One step ahead of the curve ball – Juniors commit early to colleges for prospective sports

Usually, student athletes who are recruited to play a sport in college wait until their senior year to commit. However, for these Godwin juniors, waiting for offers is no longer an issue.


Liam Deegan

photo courtesy Liam Deegan

Junior Liam Deegan has known for a while that he would be attending University of Virginia (UVa) in the fall of 2019 to play baseball.

“I actually committed September of 2016, which was my sophomore year,” Deegan said. “UVa was and is my number one school and the recruitment process starts pretty early.”

According to Deegan, UVa is both prestigious in academics and athletics, making the school an easy choice for him.

Deegan was not concerned about looking at any other colleges because to him, he had always wanted to play at UVa.
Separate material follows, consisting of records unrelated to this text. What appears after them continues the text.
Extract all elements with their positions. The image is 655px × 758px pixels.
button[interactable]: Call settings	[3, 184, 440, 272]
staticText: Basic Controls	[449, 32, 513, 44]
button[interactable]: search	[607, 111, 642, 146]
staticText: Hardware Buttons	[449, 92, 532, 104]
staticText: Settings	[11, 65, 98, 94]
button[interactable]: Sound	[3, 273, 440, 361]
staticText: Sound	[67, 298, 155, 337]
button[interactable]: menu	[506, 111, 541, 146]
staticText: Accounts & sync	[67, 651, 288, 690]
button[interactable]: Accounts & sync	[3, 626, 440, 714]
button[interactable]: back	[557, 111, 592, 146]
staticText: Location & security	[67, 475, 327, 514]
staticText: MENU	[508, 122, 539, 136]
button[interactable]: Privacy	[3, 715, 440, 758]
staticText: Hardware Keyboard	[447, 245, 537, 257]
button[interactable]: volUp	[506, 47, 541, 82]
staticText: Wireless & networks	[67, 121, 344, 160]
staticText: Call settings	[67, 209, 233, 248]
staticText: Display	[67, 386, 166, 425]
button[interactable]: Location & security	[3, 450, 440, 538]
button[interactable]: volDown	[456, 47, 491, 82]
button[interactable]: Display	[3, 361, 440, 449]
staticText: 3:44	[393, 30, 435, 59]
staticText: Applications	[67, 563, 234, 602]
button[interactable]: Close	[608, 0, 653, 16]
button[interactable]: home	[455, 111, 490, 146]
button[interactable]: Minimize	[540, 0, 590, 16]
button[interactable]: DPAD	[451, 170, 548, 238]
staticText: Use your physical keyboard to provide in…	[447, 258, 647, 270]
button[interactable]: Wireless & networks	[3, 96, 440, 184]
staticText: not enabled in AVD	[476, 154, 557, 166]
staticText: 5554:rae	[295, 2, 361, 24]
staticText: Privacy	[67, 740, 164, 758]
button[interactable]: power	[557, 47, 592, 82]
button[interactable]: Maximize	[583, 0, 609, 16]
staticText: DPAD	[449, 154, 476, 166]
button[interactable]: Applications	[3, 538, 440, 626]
“I accepted as early as I did because with UVa’s high level of athletics and academics, as well as it being in Virginia, I jumped at the opportunity”, said Deegan.

Deegan commits to playing year round in order to be prepared to play in college.

“Year-round, I’m either in the high school season or playing tournaments with my summer or fall team. Then in the winter, I just work out and hit most days and let my arm rest”, said Deegan.

Deegan is a primary outfielder but has played other positions for the team as well.

While still focused on this year’s Godwin baseball season, Deegan also has his eyes set on his future.

“I hope to have a lot of fun playing baseball at UVa, but the ultimate team goal would be to make it to the College World Series and win a National Championship,” said Deegan.

Deegan currently doesn’t have any set goals for his sport after college, but is excited about what the future may bring.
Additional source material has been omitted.